Les clochards célestes… Des clochards oui mais pourquoi célestes ? A cette époque Kerouac en finit avec le bop, le jazz endiablé et les soirées de débauche, voilà le Kerouac mystique, le Kerouac cherchant la paix intérieure. On ne peut tout de même pas enlever clochard ; il ne faut pas éclipser le vagabondage et le style de vie libre façon hobo dont l'auteur s'en fait un des représentants. Donc ce livre est la combinaison d'un style de vie libre avec en plus la méditation comme Dharma.

"Je voulais acheter tout un équipement de campeur, avec ce qu'il fallait pour dormir, m'abriter, manger, cuisiner : une chambre à coucher-cuisine complète que je pourrais emporter sur mon dos. Après quoi , je partirais n'importe où, je pourrais trouver la plus complète solitude, faire le vide total dans mon esprit et parvenir à l'indifférence absolue vis-à-vis des idées."

Dans ce nouveau roman, le bouddhisme est la trame avec Ray Smith (Kerouac) comme narrateur. Encore une fois il se place humblement en retrait de son mentor : Japhy Ryder, beaucoup plus expressif, tumultueux et passionné. Smith oscille entre son éducation chrétienne qu'il ne renie pas et le bouddhisme avec des termes récurrents obscurs pour les non-initiés. Il est donc important de ce pencher sur cette religion avant d'attaquer le bouquin.

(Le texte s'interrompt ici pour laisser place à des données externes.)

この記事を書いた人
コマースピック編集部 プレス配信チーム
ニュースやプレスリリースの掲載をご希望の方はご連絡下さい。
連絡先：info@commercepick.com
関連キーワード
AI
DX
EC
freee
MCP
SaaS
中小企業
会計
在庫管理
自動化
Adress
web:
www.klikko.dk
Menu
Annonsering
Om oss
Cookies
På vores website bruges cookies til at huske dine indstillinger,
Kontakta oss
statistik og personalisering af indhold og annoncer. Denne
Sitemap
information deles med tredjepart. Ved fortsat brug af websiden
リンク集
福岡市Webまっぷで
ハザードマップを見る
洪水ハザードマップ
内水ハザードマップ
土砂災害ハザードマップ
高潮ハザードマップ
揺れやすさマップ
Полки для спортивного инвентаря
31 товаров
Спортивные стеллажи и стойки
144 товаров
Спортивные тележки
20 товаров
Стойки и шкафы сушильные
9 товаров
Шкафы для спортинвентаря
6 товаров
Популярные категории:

"Je marchais comme un saint chinois, vers Nulle Part, sans raison, en direction de ma montagne pour mon seul plaisir. Je trouvais ce pauvre petit monde angélique et ne me souciais plus de rien."

Kerouac profite de cette écriture pour égratigner le monde et son époque : le conformisme, l'aveuglement des masses.

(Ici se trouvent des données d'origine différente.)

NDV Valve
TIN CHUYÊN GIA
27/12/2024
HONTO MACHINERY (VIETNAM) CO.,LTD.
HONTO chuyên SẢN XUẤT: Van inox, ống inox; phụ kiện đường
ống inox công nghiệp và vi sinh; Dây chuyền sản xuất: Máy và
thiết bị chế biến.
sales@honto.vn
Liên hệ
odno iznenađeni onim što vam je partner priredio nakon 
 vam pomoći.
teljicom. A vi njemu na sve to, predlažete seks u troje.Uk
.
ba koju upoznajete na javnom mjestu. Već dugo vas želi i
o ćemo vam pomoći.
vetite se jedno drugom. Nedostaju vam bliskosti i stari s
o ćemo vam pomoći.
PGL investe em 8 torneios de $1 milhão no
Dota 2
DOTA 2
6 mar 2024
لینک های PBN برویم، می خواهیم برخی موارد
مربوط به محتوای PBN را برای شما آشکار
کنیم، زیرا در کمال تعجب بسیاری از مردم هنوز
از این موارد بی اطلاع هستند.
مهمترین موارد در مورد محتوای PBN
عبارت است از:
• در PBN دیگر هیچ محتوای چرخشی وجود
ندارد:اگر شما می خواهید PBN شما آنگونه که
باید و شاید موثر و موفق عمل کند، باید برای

"Où as-tu appris tous ces drôles de trucs ? demanda-t-il en riant. Et quand je dis qu'ils sont drôles, je me trompe. Ils sont rudement calés au contraire. Moi qui me tue à conduire ce camion de l'Ohio à Los Angeles et retour, je gagne sûrement plus de fric que tu n'en auras jamais si tu restes bohème, mais c'est toi qui as la belle vie et c'est pas seulement ça : le comble c'est que tu y arrives sans travailler et sans que ça te coûte cher. Qui est le plus calé des deux ?" Il avait une jolie maison dans l'Ohio avec une femme et une fille, un arbre de Noël, un garage, deux voitures, une pelouse, une tondeuse, mais il n'en jouissait pas parce qu'il n'était pas libre." un conducteur à Smith lors d'un auto-stop

"Tu es impeccable Ray. Il te manque seulement l'habitude de venir de temps à autre dans un endroit comme celui-ci. Tu as laissé le monde te fouler sous les sabots de ses chevaux et tu en as conçu l'amertume." Japhy à Ray

Dans ce livre, Kerouac est en recherche d'une vie plus pure, loin de l'agitation, des tentations comme les femmes et l'alcool, il vante la procrastination et fait l'éloge de la méditation.

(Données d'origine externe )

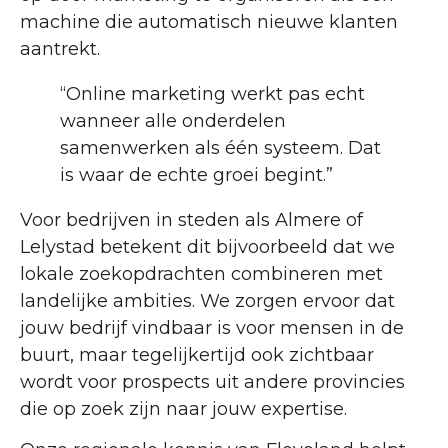
machine die automatisch nieuwe klanten
aantrekt.
“Online marketing werkt pas echt
wanneer alle onderdelen
samenwerken als één systeem. Dat
is waar de echte groei begint.”
Voor bedrijven in steden als Almere of
Lelystad betekent dit bijvoorbeeld dat we
lokale zoekopdrachten combineren met
landelijke ambities. We zorgen ervoor dat
jouw bedrijf vindbaar is voor mensen in de
buurt, maar tegelijkertijd ook zichtbaar
wordt voor prospects uit andere provincies
die op zoek zijn naar jouw expertise.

"Je me tenais vraiment pour une sorte de saint dément. Et je ne cessais de me dire : "Ray, ne cherche ni l'alcool ni l'ivresse que procurent les femmes et les mots. Reste dans ta cabane et jouis des rapports naturels qui se nouent entre les choses telles qu'elles sont."

Il y a une forte volonté de retour à la nature et chaque voyage ou vagabondage va dans ce sens : trouver des endroits libres de toute présence humaine pour mettre en application ses théories bouddhistes. Il y a un vrai désir de paix intérieure dans cet ouvrage, de même que le désir de fuite et la contemplation romantique. Aussi y ai-je vu du Rousseau, du Thoreau, du Friedrich, du London, bref des artistes qui me parlent. Encore une fois je me retrouve tout à fait dans ce style roman et l'écriture parfois sous forme de haïku n'est pas faite pour me déplaire.
Retournons dans les bois !

"Sur vos paupières
Il n'est que guerres
La soie frémit
Dedans vos yeux,
Les Saints ont fui
Vers d'autres lieux."

"J'étais tout seul devant le feu et l'aube faisait grisailler le ciel, à l'est. "Mon gars tu es ivre", pensais-je, puis je me mis à hurler : "Debout, debout, la chèvre du jour encorne l'aube. A corne et à cri. Bang. Debout les filles, les fous, les braves, la canaille et les bourreaux ! En avant !" Et tout à coup je fus pris de la plus profonde pitié pour les humains, où qu'ils fussent, avec leurs pauvres visages, leurs bouches meurtries, leur sentiment de solitude, leurs tristes traits d'esprit, si vides et si vite oubliés, leur soucis de personnalité, leurs tentatives de gaieté et leur misérable pétulance."